15. Wie ist es möglich, eine Liste der ,,stranded investments“ an die Europäische Kommission
weiterzuleiten, wenn in Österreich noch nicht einmal die Rahmenbedingungen für die
Liberalisierung des Strommarktes feststehen?
16. Wurden die Bundesregierung und die Öffentlichkeit durch die Elektrizitätswirtschaft, im
speziellen durch die Verbundgesellschaft,
- angesichts der Höhe der nunmehr angegebenen ,,stranded investments“ und
- angesichts der früheren Angaben der Verbundgesellschaft, wonach die Wasserkraft
besonders günstig sei
hinsichtlich der Wirtschaftlichkeit des Ausbaues der Wasserkraft in Österreich falsch
informiert? Wenn ja, welche Rückwirkungen hat dies auf die Anerkennung der
aufgelisteten Wasserkraftwerke als ,,stranded investments“?
17. Handelt es sich bei dem Kraftwerksprojekt Lambach auch um ein ,,stranded investment“?

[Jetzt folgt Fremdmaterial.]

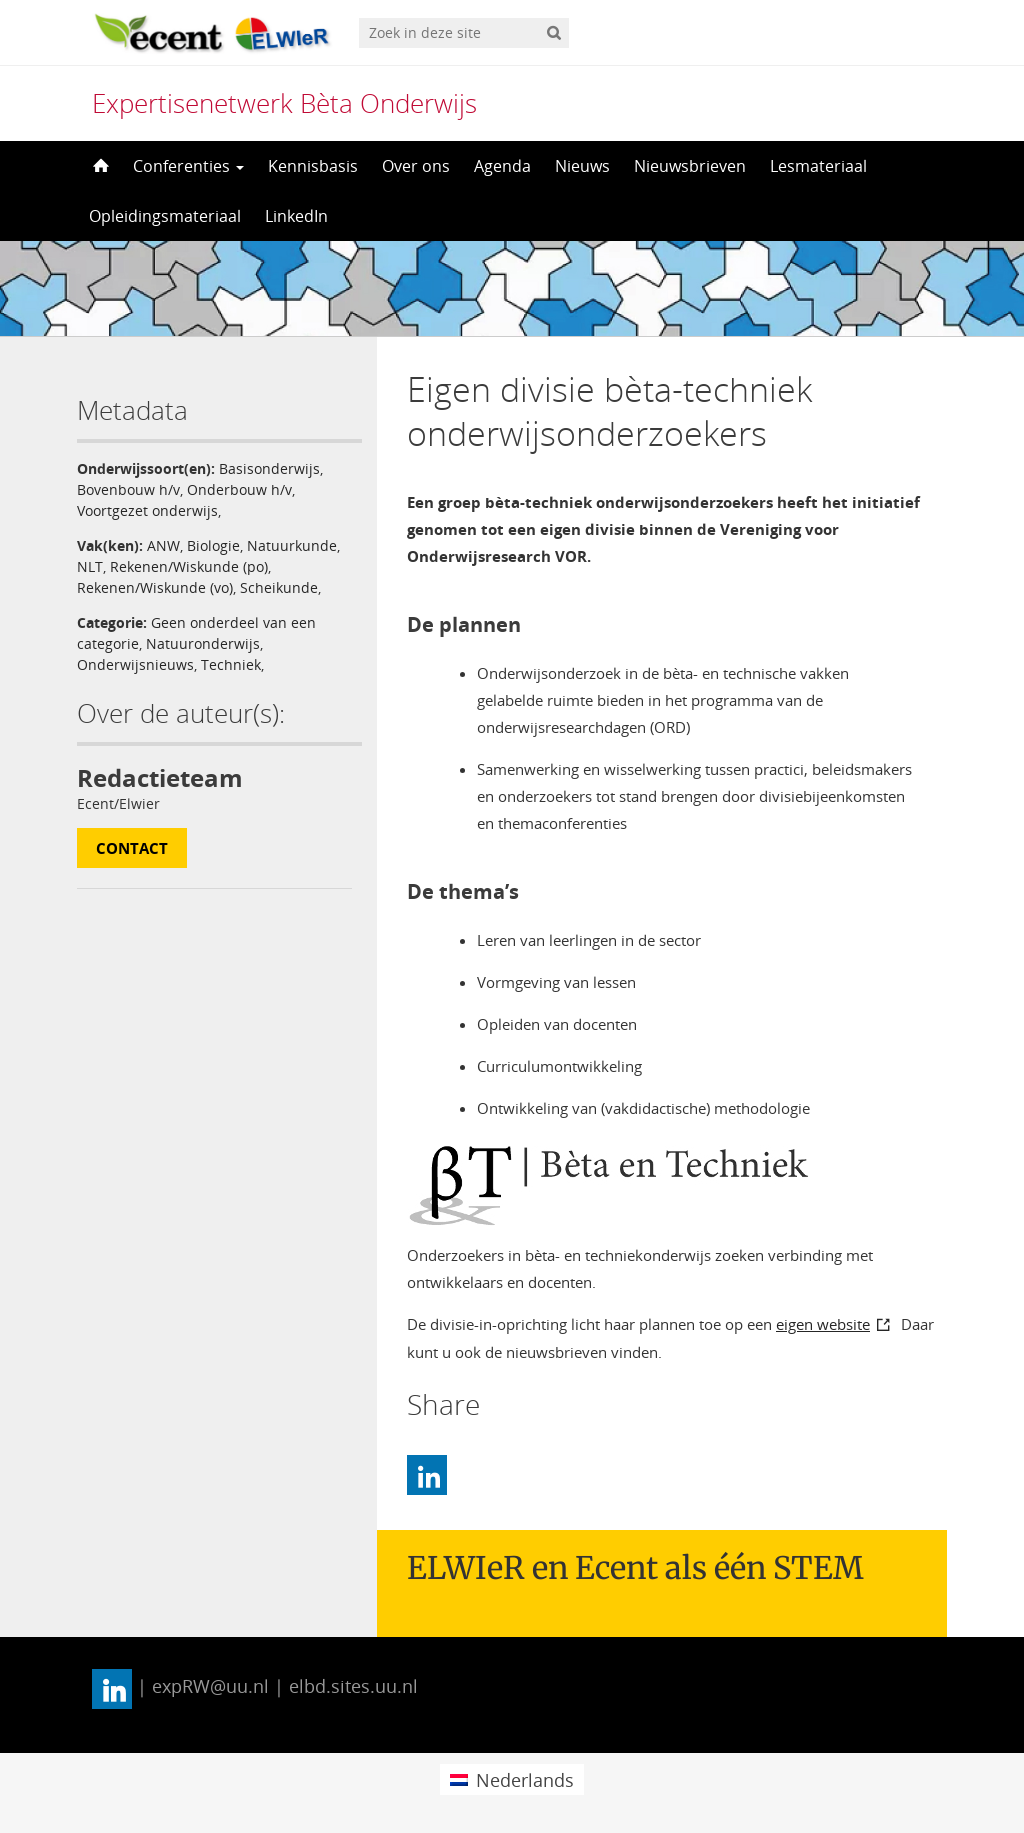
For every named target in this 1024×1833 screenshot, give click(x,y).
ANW (163, 545)
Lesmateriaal (818, 166)
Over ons (416, 166)
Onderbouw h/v (239, 489)
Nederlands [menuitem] (525, 1780)
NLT (90, 566)
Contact (132, 848)
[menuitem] (511, 1779)
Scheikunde (279, 587)
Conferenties (188, 166)
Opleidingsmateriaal (165, 216)
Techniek (231, 664)
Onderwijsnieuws (135, 664)
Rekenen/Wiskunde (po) (189, 566)
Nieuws (582, 166)
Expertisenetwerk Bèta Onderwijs (284, 103)
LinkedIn (296, 216)
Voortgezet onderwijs (147, 510)
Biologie (213, 545)
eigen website (823, 1324)
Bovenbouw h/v (128, 489)
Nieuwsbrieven (690, 166)
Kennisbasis (313, 166)
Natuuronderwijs (203, 643)
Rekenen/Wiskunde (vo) (155, 587)
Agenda (502, 166)
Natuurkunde (292, 545)
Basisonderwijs (269, 468)
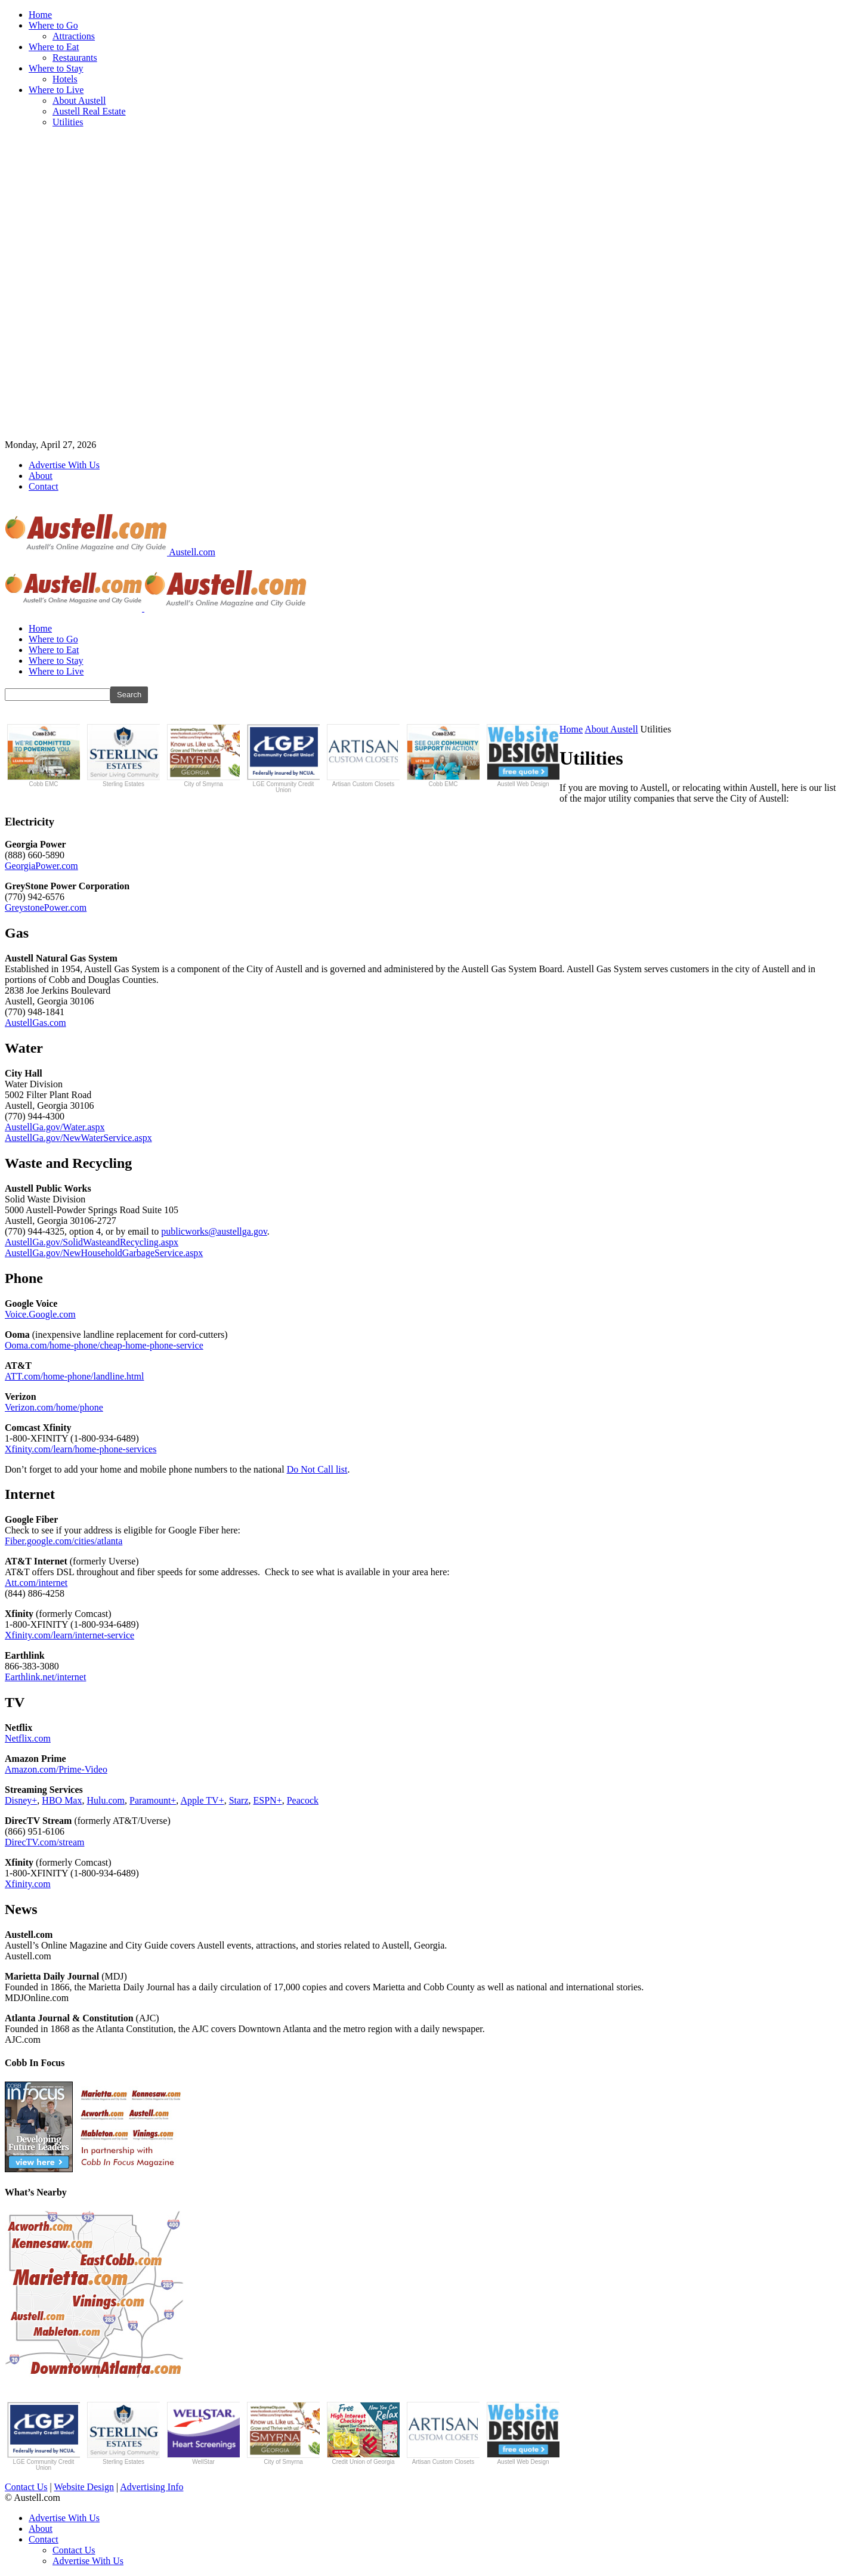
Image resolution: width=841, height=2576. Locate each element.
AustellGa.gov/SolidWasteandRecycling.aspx (91, 1242)
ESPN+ (267, 1800)
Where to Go (53, 25)
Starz (239, 1800)
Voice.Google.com (40, 1314)
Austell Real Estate (89, 111)
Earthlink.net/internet (45, 1677)
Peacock (303, 1800)
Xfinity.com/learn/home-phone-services (80, 1449)
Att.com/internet (36, 1583)
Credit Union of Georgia (363, 2433)
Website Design (83, 2487)
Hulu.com (105, 1800)
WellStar (203, 2433)
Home (40, 15)
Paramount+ (152, 1800)
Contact (43, 486)
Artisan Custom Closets (363, 755)
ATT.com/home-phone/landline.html (74, 1376)
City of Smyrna (203, 755)
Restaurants (74, 57)
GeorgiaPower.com (41, 866)
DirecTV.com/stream (44, 1842)
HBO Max (62, 1800)
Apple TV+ (202, 1800)
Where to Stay (56, 68)
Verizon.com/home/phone (54, 1407)
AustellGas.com (35, 1023)
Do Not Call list (317, 1469)
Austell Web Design (523, 755)
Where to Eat (54, 47)
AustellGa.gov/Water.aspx (55, 1127)
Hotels (65, 79)
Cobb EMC (43, 755)
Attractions (73, 36)
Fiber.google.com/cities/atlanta (63, 1541)
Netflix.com (28, 1738)
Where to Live (56, 90)
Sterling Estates (123, 755)
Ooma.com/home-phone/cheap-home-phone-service (104, 1345)
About (40, 476)
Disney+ (21, 1800)
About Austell (79, 100)
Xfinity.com (28, 1884)
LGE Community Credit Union (283, 758)
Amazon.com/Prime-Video (56, 1769)
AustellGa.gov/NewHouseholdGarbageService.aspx (104, 1253)
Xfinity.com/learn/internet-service (69, 1635)
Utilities (68, 122)
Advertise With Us (64, 465)
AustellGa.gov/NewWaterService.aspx (78, 1138)
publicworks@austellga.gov (214, 1231)
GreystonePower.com (45, 907)
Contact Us (26, 2487)
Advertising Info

Wenn ja, warum sollen nun die Konsumenten über wahrscheinlich höhere Netzgebühren
oder über ,,switching fees“ ein Kraftwerksprojekt finanzieren, dessen Wirtschaftlichkeit
stets bezweifelt wurde? Warum wurde der Bau dieses Kraftwerkes begonnen, wenn
bereits vor dem EU - Beitritt Österreichs bekannt war, daß der Strommarkt iii Österreich
liberalisiert wird?
18. Sehen Sie in den Forderungen der E - Wirtschaft nach einem Zuschlag zur Netzgebühr
bzw. nach einem Einheben von ,,switching fees“ einen Versuch, weiterhin ihre
Monopolstellung aufrecht zu erhalten?
19. Welche Möglichkeiten bestehen von Seiten der Europäischen Kommission, sogenannte
,,stranded investments“ anzuerkennen?